Bediüzzaman Hazretlerinin ifadesiyle “Toprak, tecelliyat ve cilvelere en yüksek bir aynadır. Evet, kesif (katı) bir şeyin aynası ne kadar latif olursa, o nispette suretini vazıh (açık) gösterir. Ve nuranî ve latif bir şeyin de aynası ne kadar kesif (katı) olursa, o nispette esmanın (Allah’ın isimlerinin) cilvelerini cilâlı gösterir. Meselâ, hava aynasında, yalnız şemsin (güneşin) zayıf bir ziyası görünür. Su aynasında şems ziyasıyla görünürse de, elvan-ı seb’ası (yedi rengi) görünmüyor. Fakat toprak aynası, çiçeklerinin renkleriyle, şemsin ziyasındaki yedi rengi de gösterir. “Kulun, Rabbine en yakın olduğu hâl, secde ettiği hâlidir.” olan hadis-i şerif, bu sırra işareten şahitlik eder. Öyle ise arkadaş, topraktan ve toprağa inkılâp etmekten ve kabre girip yatmaktan tevahhuş etme!” (Mesnevi-i Nuriye s.379)
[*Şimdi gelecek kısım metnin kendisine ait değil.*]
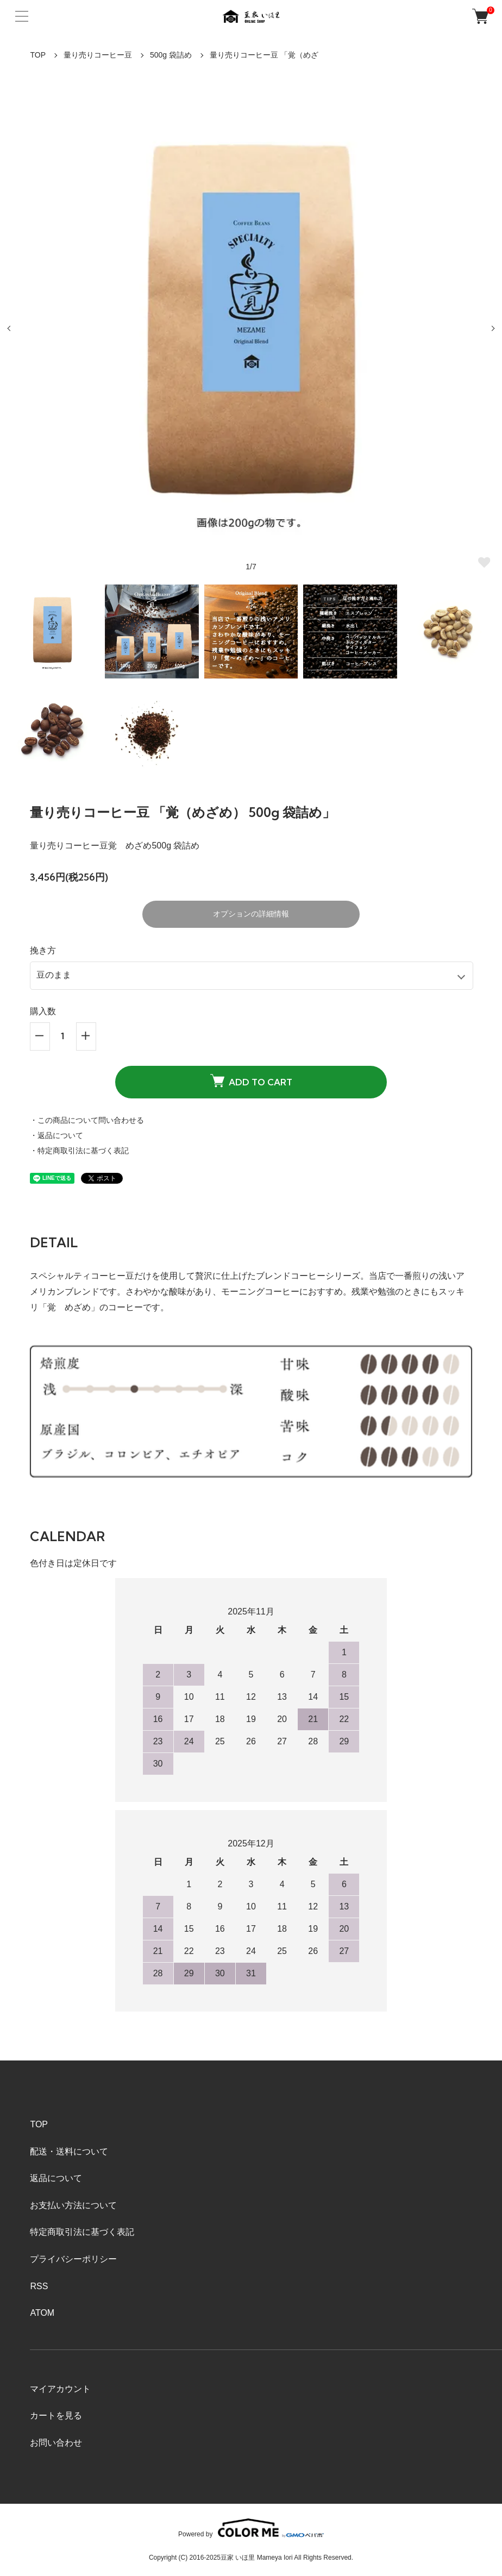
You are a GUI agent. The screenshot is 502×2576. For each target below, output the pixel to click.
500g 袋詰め (171, 55)
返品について (56, 2178)
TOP (38, 55)
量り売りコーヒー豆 (98, 55)
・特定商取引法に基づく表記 (79, 1150)
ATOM (42, 2312)
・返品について (56, 1135)
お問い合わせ (56, 2442)
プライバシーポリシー (73, 2259)
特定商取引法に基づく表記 (82, 2231)
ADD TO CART (251, 1080)
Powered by (251, 2527)
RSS (39, 2286)
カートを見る (56, 2415)
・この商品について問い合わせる (87, 1120)
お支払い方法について (73, 2205)
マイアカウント (60, 2388)
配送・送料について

İradesinin dışında, imtihan için bu dünya denilen meydana gönderilen insanlar, bu gün toprağın üstünde dolaşıp dururlarken, bir gün hiç beklemediği bir zamanda toprağın altına girecek ve yaşadığı hayatın bütün safhalarından hesaba çekilecektir. Yeni dünyaya geldiğinde elleri bütün dünyayı elde etmek istercesine sıkılı olan insan, öldüğü zaman elleri açık gidecek ve buradan öbür tarafa hiçbir şey götüremeyecektir. Fakat, insanların çoğu bunu düşünmek bile istemez. İnsanoğlu ne kadar gafil ve ne kadar da cahildir!